▸ **EXERCISE GOAL**: Please go line by line and repeat the data below exactly, with no images.

· · · ·

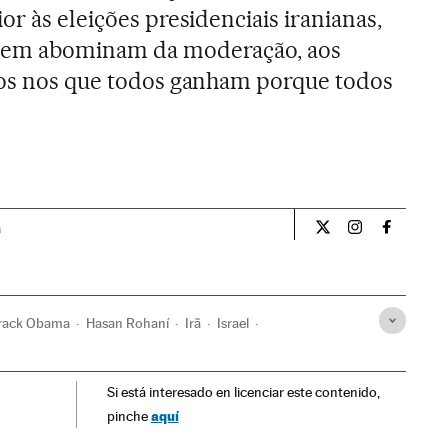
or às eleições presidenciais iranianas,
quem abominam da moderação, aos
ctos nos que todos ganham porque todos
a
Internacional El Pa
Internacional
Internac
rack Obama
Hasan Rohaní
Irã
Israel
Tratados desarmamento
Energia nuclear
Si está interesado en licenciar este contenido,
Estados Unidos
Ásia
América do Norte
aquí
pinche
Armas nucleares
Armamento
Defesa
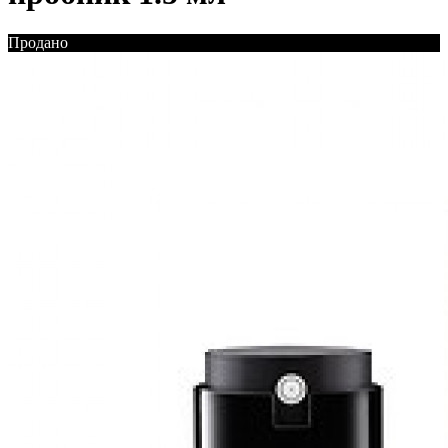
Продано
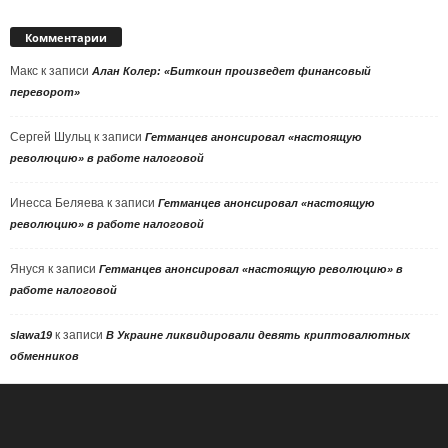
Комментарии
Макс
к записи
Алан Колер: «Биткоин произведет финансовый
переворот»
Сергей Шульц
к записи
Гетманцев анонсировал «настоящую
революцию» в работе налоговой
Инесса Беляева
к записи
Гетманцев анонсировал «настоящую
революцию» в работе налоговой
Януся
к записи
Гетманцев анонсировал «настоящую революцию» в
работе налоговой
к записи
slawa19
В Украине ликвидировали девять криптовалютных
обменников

· · · ·

▸ **EXPECTED ANSWER**:
or às eleições presidenciais iranianas,
quem abominam da moderação, aos
ctos nos que todos ganham porque todos
a
Internacional El Pa
Internacional
Internac
rack Obama
Hasan Rohaní
Irã
Israel
Tratados desarmamento
Energia nuclear
Si está interesado en licenciar este contenido,
Estados Unidos
Ásia
América do Norte
aquí
pinche
Armas nucleares
Armamento
Defesa
Продано
Комментарии
Макс
к записи
Алан Колер: «Биткоин произведет финансовый
переворот»
Сергей Шульц
к записи
Гетманцев анонсировал «настоящую
революцию» в работе налоговой
Инесса Беляева
к записи
Гетманцев анонсировал «настоящую
революцию» в работе налоговой
Януся
к записи
Гетманцев анонсировал «настоящую революцию» в
работе налоговой
к записи
slawa19
В Украине ликвидировали девять криптовалютных
обменников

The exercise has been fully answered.